Должен признаться, что от таких речей пахло Сибирью. Но поезд подошел к станции, двери раскрылись; и я вытащил Шурика на платформу. Никто в вагоне не успел опомниться, как двери захлопнулись и поезд помчался дальше.
Я, чего греха таить, еле отклеил свои штаны от задницы. А Шурик стоит и этак грустно улыбается:
— Каждый народ имеет правительство, какое он заслуживает. Не помню, какой умный человек это сказал, но сказал он точно. Словно вырос в России. Пойдем, Саша, пиво пить. Денег мы с тобой собрали достаточно.
— Да уж точно, не уцелеть бы Шурику, не повесься он сам, — вздохнул Зуев.
— А мы-то как сохранились? — Лунин обвел приятелей испытующим взглядом. — Подличали? Душу продавали?
— Кто как, — пожал плечами Астахов.
Хочешь сказать, что ты прошел чистеньким? — спросил Зуев, ехидно щурясь.
За нашу сохранность, — задумчиво сказал Астахов, — мы если и не платили откровенной подлостью, то все равно отдавали часть своей души. Подторговывали ею. А это тот вид торговли, при которой не богатеешь, а беднеешь, оскудеваешь. Надуваешь сам себя. Хотите послушать? Не устали?
— Валяй, — принял удобную позу Зуев.
РАССКАЗ АСТАХОВА
В этой истории, последствия которой заметно отразились на жизни каждого, кто оказался в ней замешан, был классический треугольник — двое мужчин и она. Для начала я вам представлю мужчин. Ваш покорный слуга и Вольф Гольдберг — талантливый молодой врач, еврей, как вы можете судить по имени, но с обликом типичного немца. Этот немецкий облик во многом определил его судьбу.

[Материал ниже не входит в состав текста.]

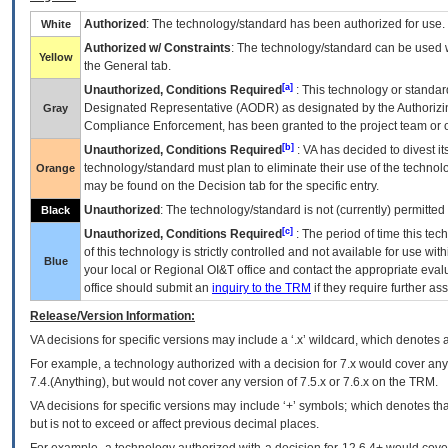
Authorized
: The technology/standard has been authorized for use.
White
Authorized w/ Constraints
: The technology/standard can be used wi
Yellow
the General tab.
[a]
Unauthorized, Conditions Required
: This technology or standar
Designated Representative (
AODR
) as designated by the Authorizin
Gray
Compliance Enforcement, has been granted to the project team or o
[b]
Unauthorized, Conditions Required
:
VA
has decided to divest its
technology/standard must plan to eliminate their use of the techno
Orange
may be found on the Decision tab for the specific entry.
Unauthorized
: The technology/standard is not (currently) permitte
Black
[c]
Unauthorized, Conditions Required
: The period of time this te
of this technology is strictly controlled and not available for use wi
Blue
your local or Regional
OI&T
office and contact the appropriate eval
office should submit an
inquiry to the
TRM
if they require further ass
Release/Version Information:
VA
decisions for specific versions may include a ‘.x’ wildcard, which denotes a
For example, a technology authorized with a decision for 7.x would cover any 
7.4.(Anything), but would not cover any version of 7.5.x or 7.6.x on the TRM.
VA decisions for specific versions may include ‘+’ symbols; which denotes that
but is not to exceed or affect previous decimal places.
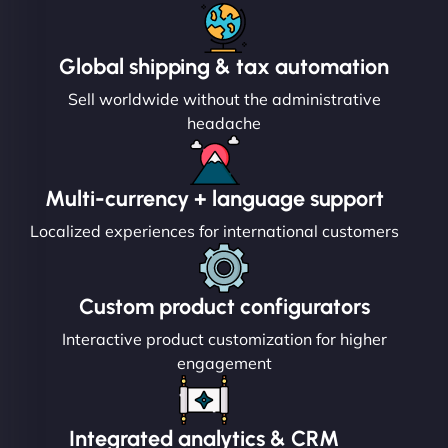
Global shipping & tax automation
Sell worldwide without the administrative
headache
Multi-currency + language support
Localized experiences for international customers
Custom product configurators
Interactive product customization for higher
engagement
Integrated analytics & CRM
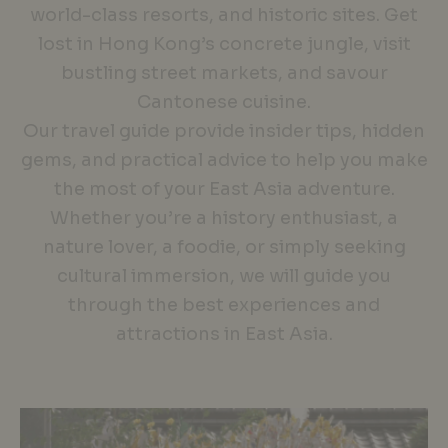
world-class resorts, and historic sites. Get
lost in Hong Kong’s concrete jungle, visit
bustling street markets, and savour
Cantonese cuisine.
Our travel guide provide insider tips, hidden
gems, and practical advice to help you make
the most of your East Asia adventure.
Whether you’re a history enthusiast, a
nature lover, a foodie, or simply seeking
cultural immersion, we will guide you
through the best experiences and
attractions in East Asia.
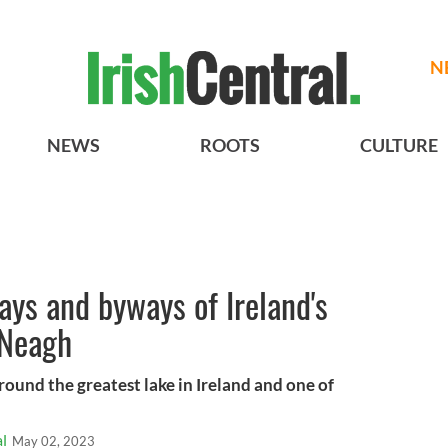
N
NEWS
ROOTS
CULTURE
ays and byways of Ireland's
 Neagh
ound the greatest lake in Ireland and one of
l
May 02, 2023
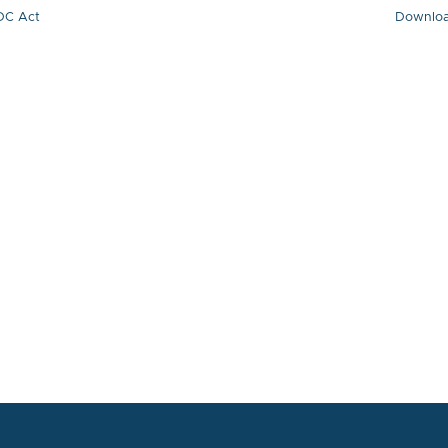
DC Act
Downlo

Мы были с ним приятелями, и это началось после того, как он меня выходил из почти безнадежного состояния. И еще сближало нас сходство жизненных путей. Оба воевали, а потом были инструментами нашей экспансионистской политики, он — в Германии, а я — в Литве, и оба стали жертвами этой политики, попав на одном из поворотов под ее тяжелые, не знающие сантиментов колеса.
Вольф был, действительно, вылитый немец. Даже, я бы сказал, баварец. Полный, чуть одутловатый, с постоянным румянцем на пухлых щеках, который бывает от чрезмерного потребления пива, светловолосый, с серыми пуговками глаз. И немецким языком владел в таком совершенстве, что по-русски разговаривал медленно, слово за словом, будто каждое переводя в уме. А владел он немецким, как родным, потому что долго был советским тайным агентом в Германии. В середине войны его отозвали из морской пехоты, где он немало хлебнул в боях на Северном Кавказе, привезли в Москву, в Военный институт иностранных языков, на немецкое отделение, где он прошел ускоренный курс обучения и, проявив недюжинные способности, за год блистательно овладел языком, и после короткой подготовки в специальном лагере был заброшен в Германию, уже издыхавшую в последних конвульсиях. Война близилась к концу. Союзники с двух сторон сжимали пресс, и нацистский режим вот-вот должен был лопнуть.